• _Brief_: The expected response is the full listing, retyped exactly, without its images.

^^^^^^^^

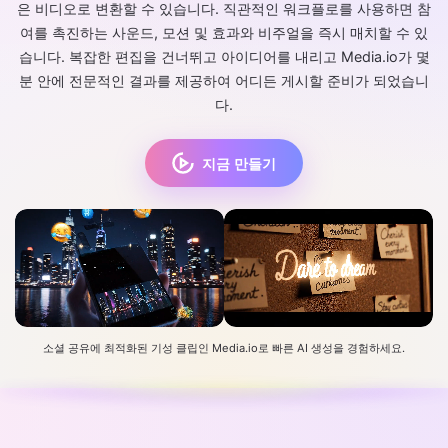
은 비디오로 변환할 수 있습니다. 직관적인 워크플로를 사용하면 참
여를 촉진하는 사운드, 모션 및 효과와 비주얼을 즉시 매치할 수 있
습니다. 복잡한 편집을 건너뛰고 아이디어를 내리고 Media.io가 몇
분 안에 전문적인 결과를 제공하여 어디든 게시할 준비가 되었습니
다.
지금 만들기
소셜 공유에 최적화된 기성 클립인 Media.io로 빠른 AI 생성을 경험하세요.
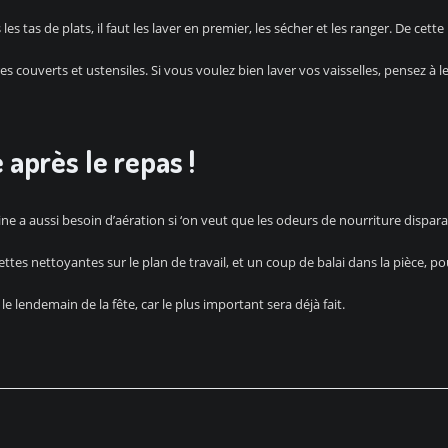
les tas de plats, il faut les laver en premier, les sécher et les ranger. De cet
tres couverts et ustensiles. Si vous voulez bien laver vos vaisselles, pensez 
e après le repas !
ne a aussi besoin d’aération si ‘on veut que les odeurs de nourriture dispar
ttes nettoyantes sur le plan de travail, et un coup de balai dans la pièce, po
 le lendemain de la fête, car le plus important sera déjà fait.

^^^^^^^^

• _Exercise response_:
은 비디오로 변환할 수 있습니다. 직관적인 워크플로를 사용하면 참
여를 촉진하는 사운드, 모션 및 효과와 비주얼을 즉시 매치할 수 있
습니다. 복잡한 편집을 건너뛰고 아이디어를 내리고 Media.io가 몇
분 안에 전문적인 결과를 제공하여 어디든 게시할 준비가 되었습니
다.
지금 만들기
소셜 공유에 최적화된 기성 클립인 Media.io로 빠른 AI 생성을 경험하세요.
les tas de plats, il faut les laver en premier, les sécher et les ranger. De cet
tres couverts et ustensiles. Si vous voulez bien laver vos vaisselles, pensez 
e après le repas !
ne a aussi besoin d’aération si ‘on veut que les odeurs de nourriture dispar
ttes nettoyantes sur le plan de travail, et un coup de balai dans la pièce, po
 le lendemain de la fête, car le plus important sera déjà fait.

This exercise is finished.